Task data below:

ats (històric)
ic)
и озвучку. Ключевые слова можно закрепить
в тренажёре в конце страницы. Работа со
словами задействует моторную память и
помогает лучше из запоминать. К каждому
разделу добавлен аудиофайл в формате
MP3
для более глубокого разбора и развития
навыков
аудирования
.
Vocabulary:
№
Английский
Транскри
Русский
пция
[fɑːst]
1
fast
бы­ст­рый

End of Task data.

● **What to do**
Write out exactly those lines of the records above that lie from the one with "словами задействует моторную память и" through the last line, including both.

● **Output**
словами задействует моторную память и
помогает лучше из запоминать. К каждому
разделу добавлен аудиофайл в формате
MP3
для более глубокого разбора и развития
навыков
аудирования
.
Vocabulary:
№
Английский
Транскри
Русский
пция
[fɑːst]
1
fast
бы­ст­рый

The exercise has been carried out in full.